Le contrôle périodique de l’aptitude à la conduite.

Il s’agit de sauver des vies...

Catégorie Pieds dans le plat

Alors que la question du contrôle périodique de l’aptitude à la conduite refait débat après le vote des députés européens, Maître Vincent Julé-Parade, avocat des victimes de la route, apporte un éclairage juridique et humain à ce sujet sensible. Pour lui, « il ne s’agit pas de punir les seniors, mais de sauver des vies. Cette mesure de prévention simple pourrait éviter des drames humains. »




Alors que les députés européens viennent d’adopter une série de mesures visant à moderniser les règles du permis de conduire, la question du contrôle périodique de l’aptitude à la conduite suscite un débat vif en France. Parmi ces mesures figure notamment la proposition d’un examen de santé tous les quinze ans pour vérifier la capacité de conduire en toute sécurité.

Certaines associations d’automobilistes dénoncent une « stigmatisation des seniors », arguant que cette mesure reviendrait à « punir » les conducteurs âgés. Ces critiques sont infondées et dangereuses : elles détournent le débat de son véritable enjeu, la prévention des drames humains sur nos routes.

Le permis de conduire n’est pas un droit permanent, mais une autorisation conditionnée à l’aptitude du conducteur. Comparer, comme l’a fait récemment Pierre Chasseray (40 millions d’automobilistes), le permis de conduire au baccalauréat, relève d’une confusion inquiétante. Le baccalauréat sanctionne un savoir intellectuel alors que le permis de conduire engage la vie des autres.

La comparaison la plus juste est celle du brevet de pilote : tout conducteur, comme un pilote, devrait prouver régulièrement son aptitude physique et mentale. Conduire n’est pas un simple droit, mais une responsabilité collective.

Cette mesure concerne tous les automobilistes, indépendamment de l’âge. L’aptitude à la conduite dépend de nombreux facteurs : la vision, les réflexes, la vigilance, les traitements médicaux, la fatigue chronique, le stress, ou encore l’usage de substances pouvant altérer les capacités.

Réduire le débat à une opposition entre jeunes et seniors n’a pas de sens. C’est la sécurité de tous les usagers - enfants, piétons, cyclistes, automobilistes - qui est en jeu.

Un contrôle de l’aptitude tous les quinze ans relève de la prévention, non de la contrainte, au même titre que les visites médicales obligatoires pour les conducteurs professionnels ou les examens de santé périodiques recommandés dans le cadre de la médecine du travail.

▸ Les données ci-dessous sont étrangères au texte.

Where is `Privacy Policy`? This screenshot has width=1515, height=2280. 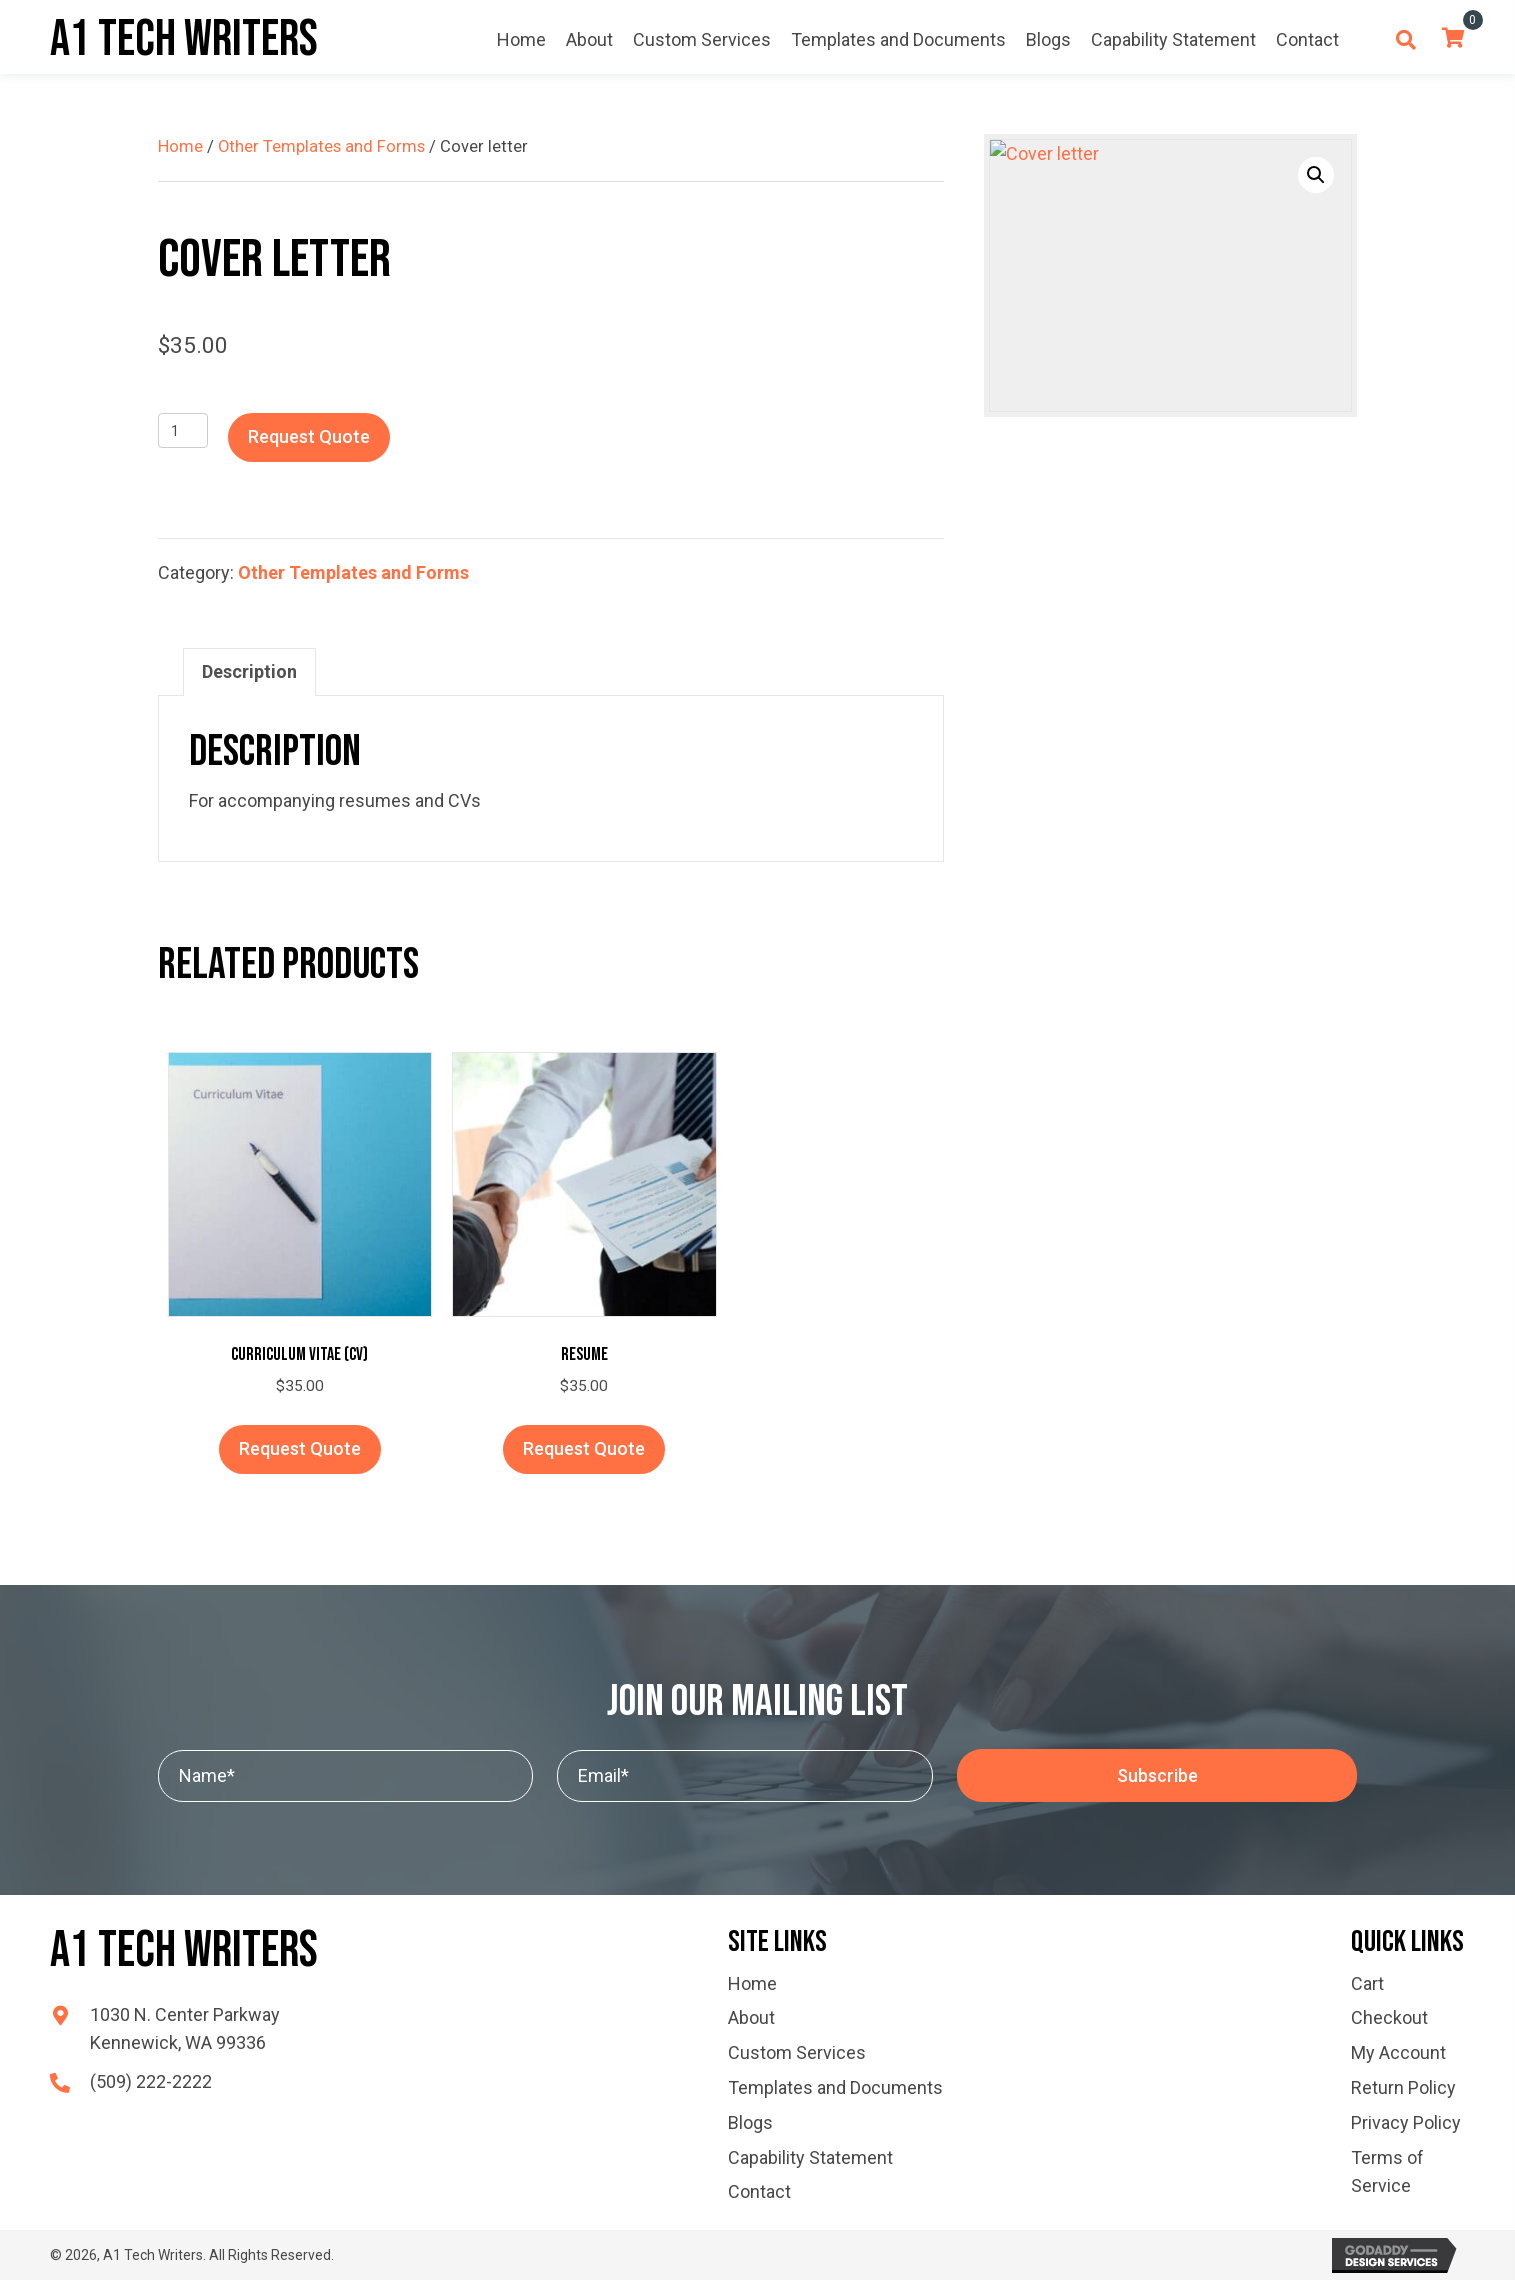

Prévenir tout comportement inapproprié et toute forme de discrimination. Une telle mesure ne doit évidemment pas conduire à exclure socialement des conducteurs fragilisés. Elle doit au contraire permettre une approche adaptée et bienveillante, accompagnée de dispositifs de soutien et de mobilité alternative pour les personnes dont les capacités seraient altérées. L’objectif n’est pas de retirer un droit, mais de préserver des vies. Il ne s’agit pas de punir, mais de prévenir. Et surtout, d’éviter des tragédies qui, trop souvent, auraient pu être évitées.

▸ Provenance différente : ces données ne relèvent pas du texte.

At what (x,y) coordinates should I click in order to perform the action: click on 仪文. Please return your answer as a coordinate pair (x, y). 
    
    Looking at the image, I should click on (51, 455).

De nombreux drames auraient pu être évités. En juin 2024, à La Rochelle, une conductrice octogénaire dont l’état de santé était incompatible avec la conduite a percuté un groupe d’enfants à vélo, causant la mort de la petite Margot, 10 ans. Un contrôle médical aurait probablement évité cette tragédie.

Conduire, c’est partager l’espace public et en respecter les règles. Refuser d’admettre les effets du vieillissement ou de certains traitements, c’est nier la réalité et exposer les autres. La liberté de conduire ne peut primer sur le droit à la sécurité.

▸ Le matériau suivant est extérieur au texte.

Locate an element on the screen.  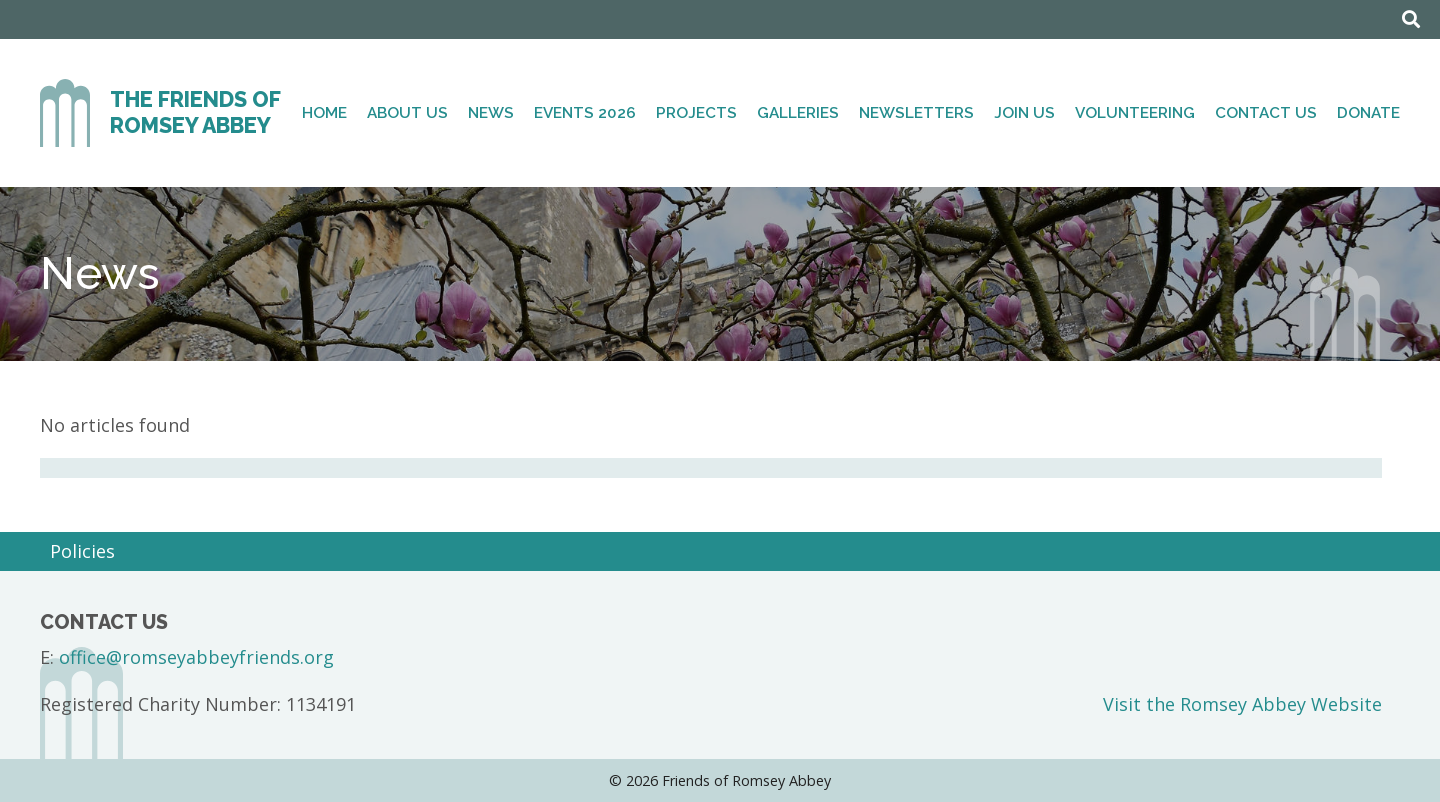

Le débat sur le contrôle d’aptitude ne doit pas opposer les générations, mais rassembler autour d’un principe de responsabilité. Les arguments de certaines associations ne résistent pas à la réalité des drames humains. 

Maître Vincent Julé-Parade


[NDLR. Parallèlement à ce débat et à cette argumentation qui fait appel à la raison, celui des conducteurs qui roulent sans permis mérite qu’on s’y penche. Selon l’Observatoire national interministériel de la sécurité routière, en 2021, 770 000 conducteurs roulaient sans permis. Un chiffre impressionnant aux graves conséquences sachant par exemple que 4,6 % d’entre eux sont impliqués dans des accidents mortels.]